Give the data again exactly as it appears, excluding any pictures.

Stored data entries:
━━━━━━━━━━

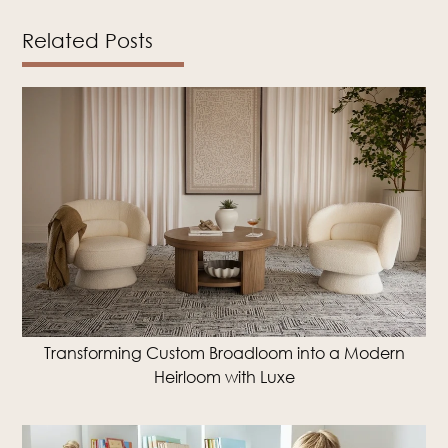
Related Posts
Transforming Custom Broadloom into a Modern
Heirloom with Luxe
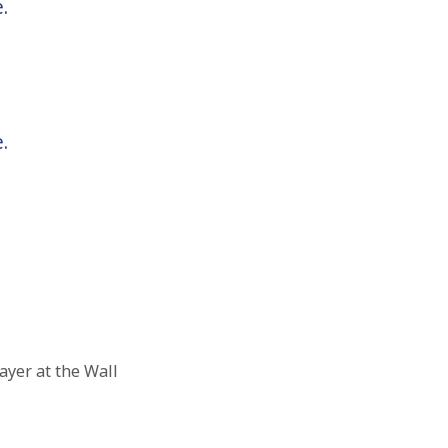
.
.
yer at the Wall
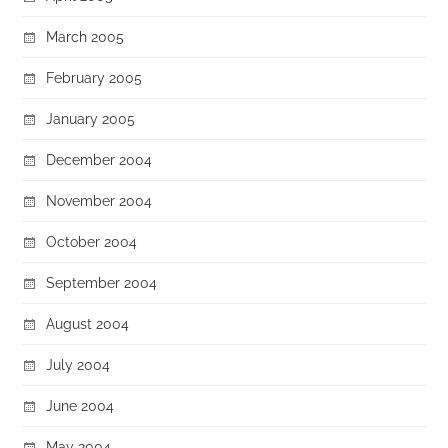
March 2005
February 2005
January 2005
December 2004
November 2004
October 2004
September 2004
August 2004
July 2004
June 2004
May 2004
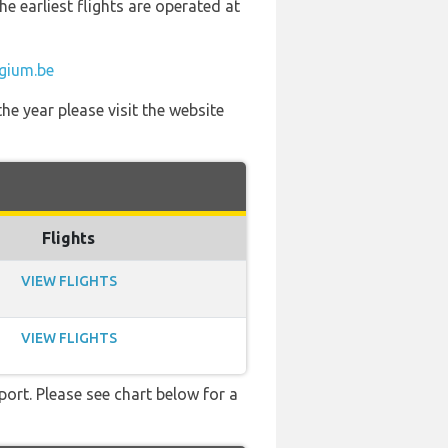
he earliest flights are operated at
1
lgium.be
he year please visit the website
Flights
VIEW FLIGHTS
VIEW FLIGHTS
port. Please see chart below for a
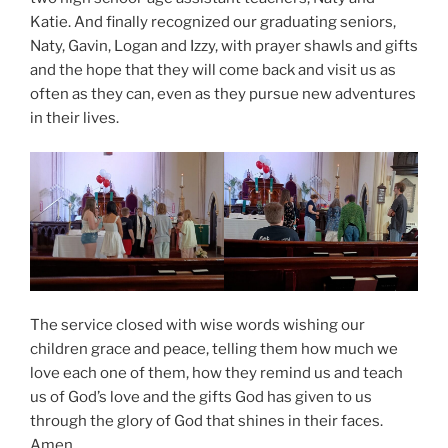
Katie. And finally recognized our graduating seniors,
Naty, Gavin, Logan and Izzy, with prayer shawls and gifts
and the hope that they will come back and visit us as
often as they can, even as they pursue new adventures
in their lives.
The service closed with wise words wishing our
children grace and peace, telling them how much we
love each one of them, how they remind us and teach
us of God’s love and the gifts God has given to us
through the glory of God that shines in their faces.
Amen.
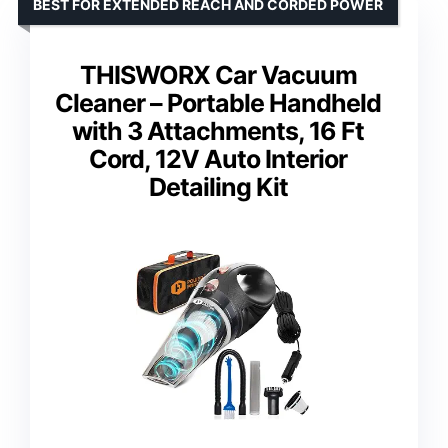
BEST FOR EXTENDED REACH AND CORDED POWER
THISWORX Car Vacuum
Cleaner – Portable Handheld
with 3 Attachments, 16 Ft
Cord, 12V Auto Interior
Detailing Kit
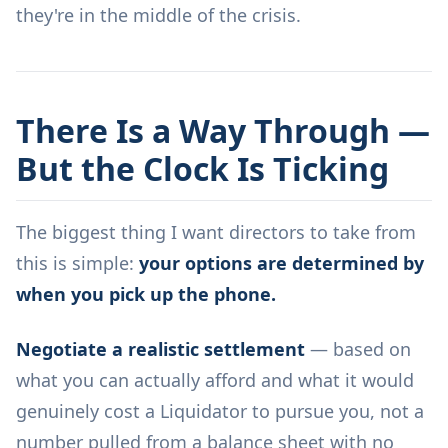
they're in the middle of the crisis.
There Is a Way Through —
But the Clock Is Ticking
The biggest thing I want directors to take from
this is simple:
your options are determined by
when you pick up the phone.
Negotiate a realistic settlement
— based on
what you can actually afford and what it would
genuinely cost a Liquidator to pursue you, not a
number pulled from a balance sheet with no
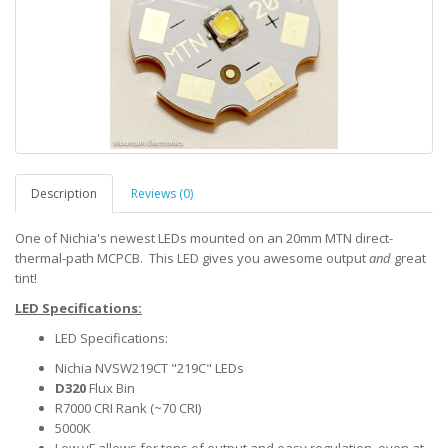
Description
Reviews (0)
One of Nichia's newest LEDs mounted on an 20mm MTN direct-
thermal-path MCPCB. This LED gives you awesome output
and
great
tint!
LED Specifications:
LED Specifications:
Nichia NVSW219CT "219C" LEDs
D320
Flux Bin
R7000 CRI Rank (~70 CRI)
5000K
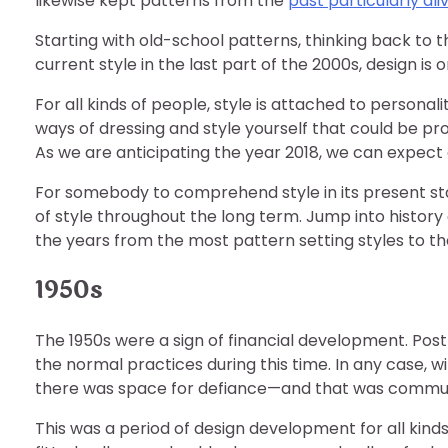
likewise kept patterns from the
past particularly ali
Starting with old-school patterns, thinking back to 
current style in the last part of the 2000s, design i
For all kinds of people, style is attached to persona
ways of dressing and style yourself that could be pro
As we are anticipating the year 2018, we can expect a
For somebody to comprehend style in its present sta
of style throughout the long term. Jump into histor
the years from the most pattern setting styles to t
1950s
The 1950s were a sign of financial development. Post 
the normal practices during this time. In any case, 
there was space for defiance—and that was commun
This was a period of design development for all ki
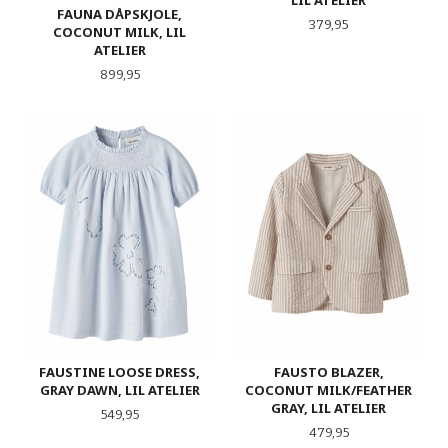
FAUNA DÅPSKJOLE,
Pris
379,95
COCONUT MILK, LIL
ATELIER
Pris
899,95
FAUSTINE LOOSE DRESS,
FAUSTO BLAZER,
GRAY DAWN, LIL ATELIER
COCONUT MILK/FEATHER
GRAY, LIL ATELIER
Pris
549,95
Pris
479,95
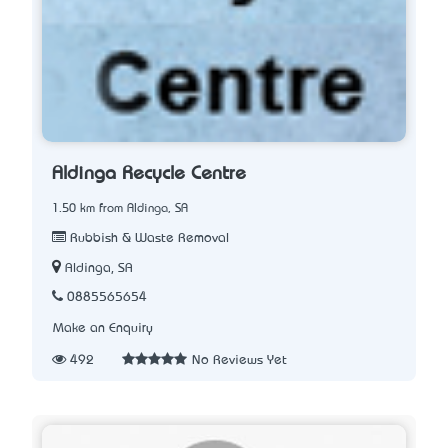
Aldinga Recycle Centre
1.50 km from Aldinga, SA
Rubbish & Waste Removal
Aldinga, SA
0885565654
Make an Enquiry
492
No Reviews Yet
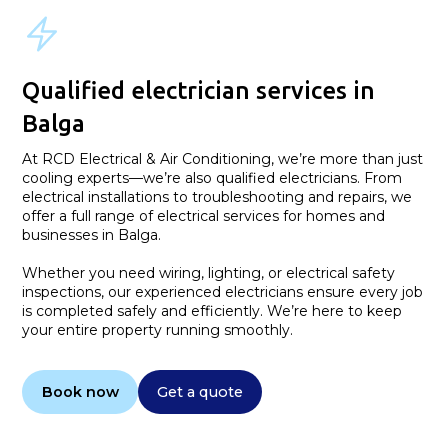
Qualified electrician services in
Balga
At RCD Electrical & Air Conditioning, we’re more than just
cooling experts—we’re also qualified electricians. From
electrical installations to troubleshooting and repairs, we
offer a full range of electrical services for homes and
businesses in Balga.
Whether you need wiring, lighting, or electrical safety
inspections, our experienced electricians ensure every job
is completed safely and efficiently. We’re here to keep
your entire property running smoothly.
Book now
Get a quote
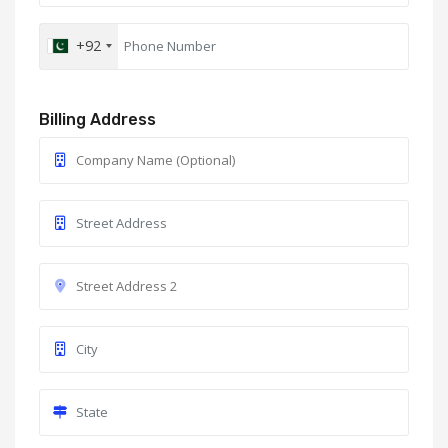
+92
Billing Address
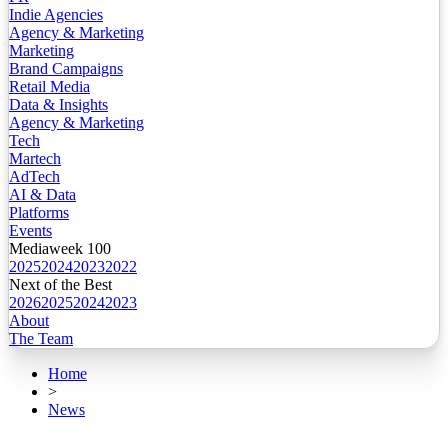
Indie Agencies
Agency & Marketing
Marketing
Brand Campaigns
Retail Media
Data & Insights
Agency & Marketing
Tech
Martech
AdTech
AI & Data
Platforms
Events
Mediaweek 100
2025
2024
2023
2022
Next of the Best
2026
2025
2024
2023
About
The Team
Home
>
News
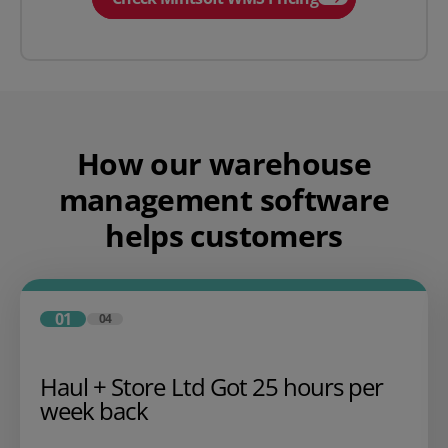
How our warehouse
management software
helps customers
01
04
Haul + Store Ltd Got 25 hours per
week back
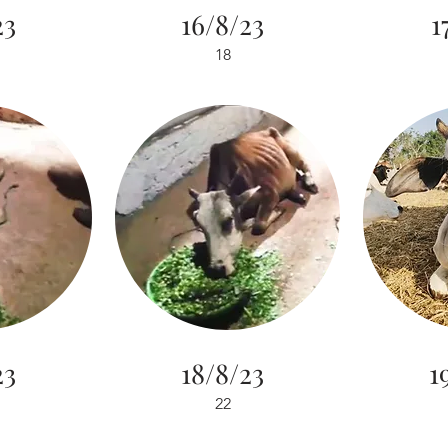
23
16/8/23
1
18
23
18/8/23
1
22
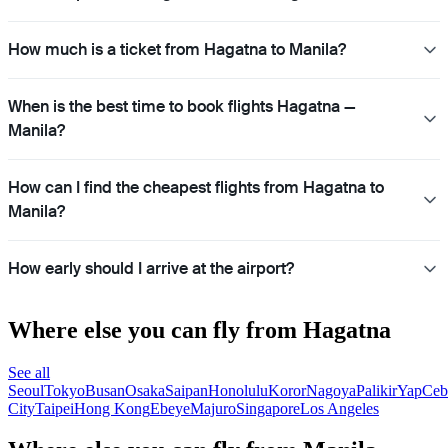
How much is a ticket from Hagatna to Manila?
When is the best time to book flights Hagatna —
Manila?
How can I find the cheapest flights from Hagatna to
Manila?
How early should I arrive at the airport?
Where else you can fly from Hagatna
See all
Seoul
Tokyo
Busan
Osaka
Saipan
Honolulu
Koror
Nagoya
Palikir
Yap
Ceb
City
Taipei
Hong Kong
Ebeye
Majuro
Singapore
Los Angeles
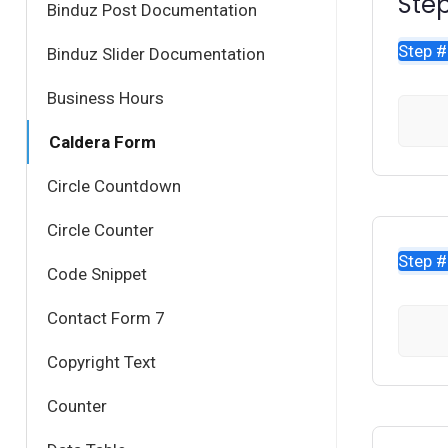
Step
Binduz Post Documentation
Step 
Binduz Slider Documentation
Business Hours
Caldera Form
Circle Countdown
Circle Counter
Step 
Code Snippet
Contact Form 7
Copyright Text
Counter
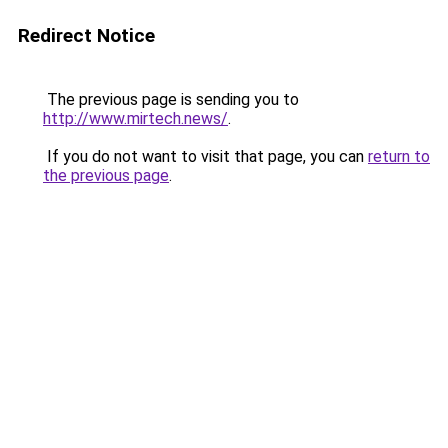
Redirect Notice
The previous page is sending you to
http://www.mirtech.news/
.
If you do not want to visit that page, you can
return to
the previous page
.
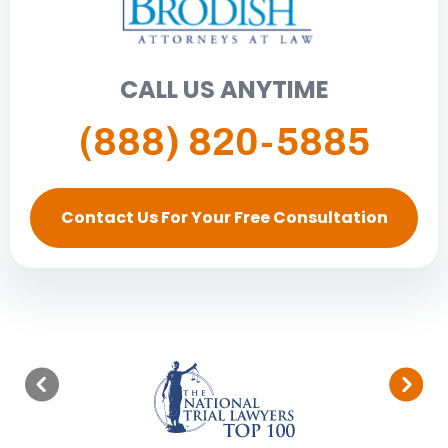
CALL US ANYTIME
(888) 820-5885
Contact Us For Your Free Consultation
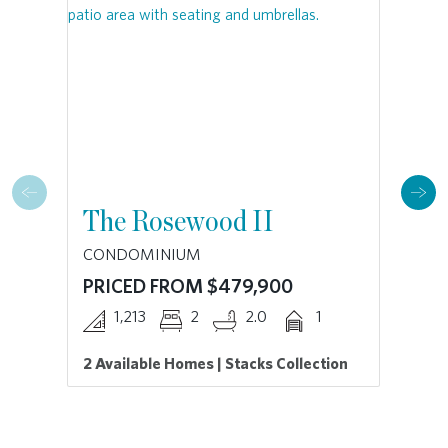
The Rosewood II
T
CONDOMINIUM
CO
PRICED FROM $479,900
PR
1,213
2
2.0
1
2 Available Homes | Stacks Collection
| S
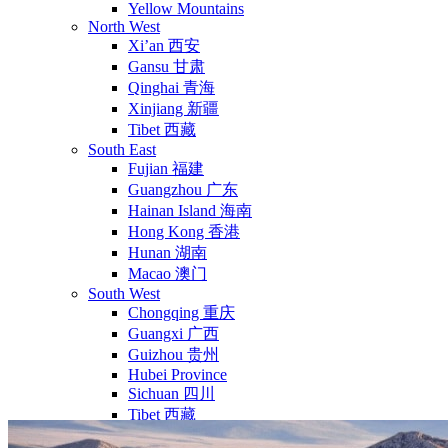
Yellow Mountains
North West
Xi’an 西安
Gansu 甘肃
Qinghai 青海
Xinjiang 新疆
Tibet 西藏
South East
Fujian 福建
Guangzhou 广东
Hainan Island 海南
Hong Kong 香港
Hunan 湖南
Macao 澳门
South West
Chongqing 重庆
Guangxi 广西
Guizhou 贵州
Hubei Province
Sichuan 四川
Tibet 西藏
Yunnan 云南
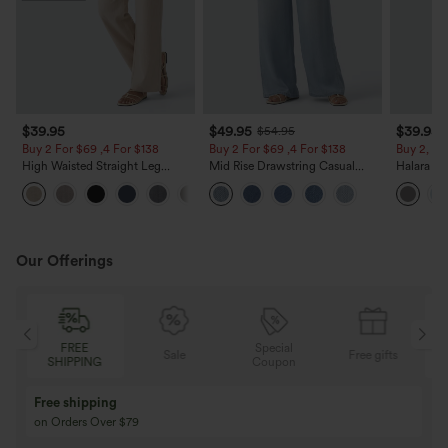
$39.95
$49.95
$39.95
$54.95
Buy 2 For $69 ,4 For $138
Buy 2 For $69 ,4 For $138
Buy 2, Ge
High Waisted Straight Leg
Mid Rise Drawstring Casual
Halara Fl
Casual Linen-Feel Pants with
Jeans with Pockets
Waisted P
+5
Pockets
Work Pan
Our Offerings
FREE
Special
Sale
Free gifts
SHIPPING
Coupon
Free shipping
on Orders Over $79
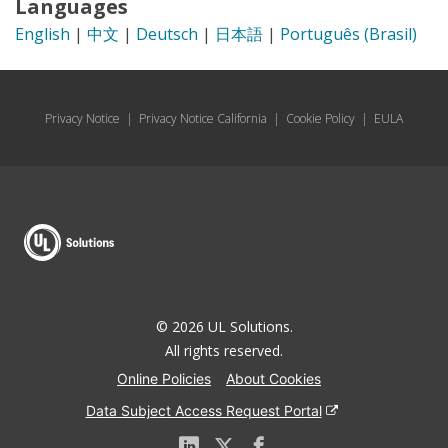
Languages
English
|
中文
|
Deutsch
|
日本語
|
Português (Brasil)
Privacy Notice
|
Privacy Notice California
|
Cookie Policy
|
EULA
© 2026 UL Solutions.
All rights reserved.
Online Policies
About Cookies
Data Subject Access Request Portal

━━━━━━━━━━

Answer for the task
Related Posts
Transforming Custom Broadloom into a Modern
Heirloom with Luxe
.
.
yer at the Wall
March 2005
February 2005
January 2005
December 2004
November 2004
October 2004
September 2004
August 2004
July 2004
June 2004
May 2004
he earliest flights are operated at
1
lgium.be
he year please visit the website
Flights
VIEW FLIGHTS
VIEW FLIGHTS
port. Please see chart below for a
Katie. And finally recognized our graduating seniors,
Naty, Gavin, Logan and Izzy, with prayer shawls and gifts
and the hope that they will come back and visit us as
often as they can, even as they pursue new adventures
in their lives.
The service closed with wise words wishing our
children grace and peace, telling them how much we
love each one of them, how they remind us and teach
us of God’s love and the gifts God has given to us
through the glory of God that shines in their faces.
Amen.
BEST FOR EXTENDED REACH AND CORDED POWER
THISWORX Car Vacuum
Cleaner – Portable Handheld
with 3 Attachments, 16 Ft
Cord, 12V Auto Interior
Detailing Kit
they're in the middle of the crisis.
There Is a Way Through —
But the Clock Is Ticking
The biggest thing I want directors to take from
this is simple:
your options are determined by
when you pick up the phone.
Negotiate a realistic settlement
— based on
what you can actually afford and what it would
genuinely cost a Liquidator to pursue you, not a
number pulled from a balance sheet with no
Description
Reviews (0)
One of Nichia's newest LEDs mounted on an 20mm MTN direct-
thermal-path MCPCB. This LED gives you awesome output
and
great
tint!
LED Specifications:
LED Specifications:
Nichia NVSW219CT "219C" LEDs
D320
Flux Bin
R7000 CRI Rank (~70 CRI)
5000K
likewise kept patterns from the
past particularly ali
Starting with old-school patterns, thinking back to 
current style in the last part of the 2000s, design i
For all kinds of people, style is attached to persona
ways of dressing and style yourself that could be pro
As we are anticipating the year 2018, we can expect a
For somebody to comprehend style in its present sta
of style throughout the long term. Jump into histor
the years from the most pattern setting styles to t
1950s
The 1950s were a sign of financial development. Post 
the normal practices during this time. In any case, 
there was space for defiance—and that was commun
This was a period of design development for all ki
FAUNA DÅPSKJOLE,
Pris
379,95
COCONUT MILK, LIL
ATELIER
Pris
899,95
FAUSTINE LOOSE DRESS,
FAUSTO BLAZER,
GRAY DAWN, LIL ATELIER
COCONUT MILK/FEATHER
GRAY, LIL ATELIER
Pris
549,95
Pris
479,95
Aldinga Recycle Centre
1.50 km from Aldinga, SA
Rubbish & Waste Removal
Aldinga, SA
0885565654
Make an Enquiry
492
No Reviews Yet
Qualified electrician services in
Balga
At RCD Electrical & Air Conditioning, we’re more than just
cooling experts—we’re also qualified electricians. From
electrical installations to troubleshooting and repairs, we
offer a full range of electrical services for homes and
businesses in Balga.
Whether you need wiring, lighting, or electrical safety
inspections, our experienced electricians ensure every job
is completed safely and efficiently. We’re here to keep
your entire property running smoothly.
Book now
Get a quote
+92
Billing Address
Indie Agencies
Agency & Marketing
Marketing
Brand Campaigns
Retail Media
Data & Insights
Agency & Marketing
Tech
Martech
AdTech
AI & Data
Platforms
Events
Mediaweek 100
2025
2024
2023
2022
Next of the Best
2026
2025
2024
2023
About
The Team
Home
>
News
How our warehouse
management software
helps customers
01
04
Haul + Store Ltd Got 25 hours per
week back
23
16/8/23
1
18
23
18/8/23
1
22
How much is a ticket from Hagatna to Manila?
When is the best time to book flights Hagatna —
Manila?
How can I find the cheapest flights from Hagatna to
Manila?
How early should I arrive at the airport?
Where else you can fly from Hagatna
See all
Seoul
Tokyo
Busan
Osaka
Saipan
Honolulu
Koror
Nagoya
Palikir
Yap
Ceb
City
Taipei
Hong Kong
Ebeye
Majuro
Singapore
Los Angeles
Step
Binduz Post Documentation
Step 
Binduz Slider Documentation
Business Hours
Caldera Form
Circle Countdown
Circle Counter
Step 
Code Snippet
Contact Form 7
Copyright Text
Counter
Redirect Notice
The previous page is sending you to
http://www.mirtech.news/
.
If you do not want to visit that page, you can
return to
the previous page
.
CALL US ANYTIME
(888) 820-5885
Contact Us For Your Free Consultation
The Rosewood II
T
CONDOMINIUM
CO
PRICED FROM $479,900
PR
1,213
2
2.0
1
2 Available Homes | Stacks Collection
| S
Yellow Mountains
North West
Xi’an 西安
Gansu 甘肃
Qinghai 青海
Xinjiang 新疆
Tibet 西藏
South East
Fujian 福建
Guangzhou 广东
Hainan Island 海南
Hong Kong 香港
Hunan 湖南
Macao 澳门
South West
Chongqing 重庆
Guangxi 广西
Guizhou 贵州
Hubei Province
Sichuan 四川
Tibet 西藏
Yunnan 云南
$39.95
$49.95
$39.95
$54.95
Buy 2 For $69 ,4 For $138
Buy 2 For $69 ,4 For $138
Buy 2, Ge
High Waisted Straight Leg
Mid Rise Drawstring Casual
Halara Fl
Casual Linen-Feel Pants with
Jeans with Pockets
Waisted P
+5
Pockets
Work Pan
Our Offerings
FREE
Special
Sale
Free gifts
SHIPPING
Coupon
Free shipping
on Orders Over $79
Languages
English
|
中文
|
Deutsch
|
日本語
|
Português (Brasil)
Privacy Notice
|
Privacy Notice California
|
Cookie Policy
|
EULA
© 2026 UL Solutions.
All rights reserved.
Online Policies
About Cookies
Data Subject Access Request Portal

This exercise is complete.